Maggie Anderson encourages physical, mental and emotional health.

Anderson starts classes by practicing warm-up routines. AMULYA MALLU FOR THE TEMPLE NEWS

Maggie Anderson begins every class she teaches with a mantra. To start one day, she told the students in her class, “choose love instead.”

Since that class, Jordan Dobson, a junior musical theater major and acting major, said he’s tried to follow Anderson’s principle every day.

“That’s one of the biggest things I’ve been saying to myself instead of feeding into negativity,” he said.

Anderson is a musical theater and movement professor, a choreographer and the director of movement in the School of Theater, Film and Media Arts.  She is also a certified health and wellness coach.

She said she takes a holistic approach to teaching, meaning she thinks that students’ mental, physical and emotional well-being affects their performance or overall health.

Anderson said she combines her two passions — theater and fitness — in the classroom. She hopes to develop a course called “Wellness for the Performer,” which would officially integrate physical and emotional self-care into TFMA’s curriculum by next year.

“We can’t just separate who we are from what we do, especially as an artist,” Anderson said. “They are intertwined.”

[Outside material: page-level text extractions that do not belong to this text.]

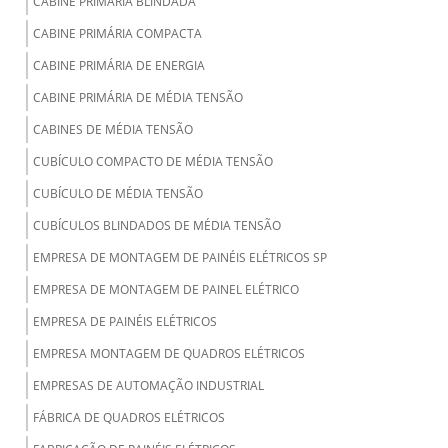
CABINE PRIMÁRIA BLINDADA
CABINE PRIMÁRIA COMPACTA
CABINE PRIMÁRIA DE ENERGIA
CABINE PRIMÁRIA DE MÉDIA TENSÃO
CABINES DE MÉDIA TENSÃO
CUBÍCULO COMPACTO DE MÉDIA TENSÃO
CUBÍCULO DE MÉDIA TENSÃO
CUBÍCULOS BLINDADOS DE MÉDIA TENSÃO
EMPRESA DE MONTAGEM DE PAINÉIS ELÉTRICOS SP
EMPRESA DE MONTAGEM DE PAINEL ELÉTRICO
EMPRESA DE PAINÉIS ELÉTRICOS
EMPRESA MONTAGEM DE QUADROS ELÉTRICOS
EMPRESAS DE AUTOMAÇÃO INDUSTRIAL
FÁBRICA DE QUADROS ELÉTRICOS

Students from Maggie Anderson’s Advanced Jazz class perform a jazz move. Anderson is a musical theater and movement professor in the School of Theater, Film and Media Arts who places emphasis on nurturing mental, physical and emotional health for students studying musical theater. AMULYA MALLU FOR THE TEMPLE NEWS

Anderson said she discusses healthy eating habits during class to promote physical health, but never takes a “one-size-fits-all” approach for dieting or encourages students to look like a certain body type.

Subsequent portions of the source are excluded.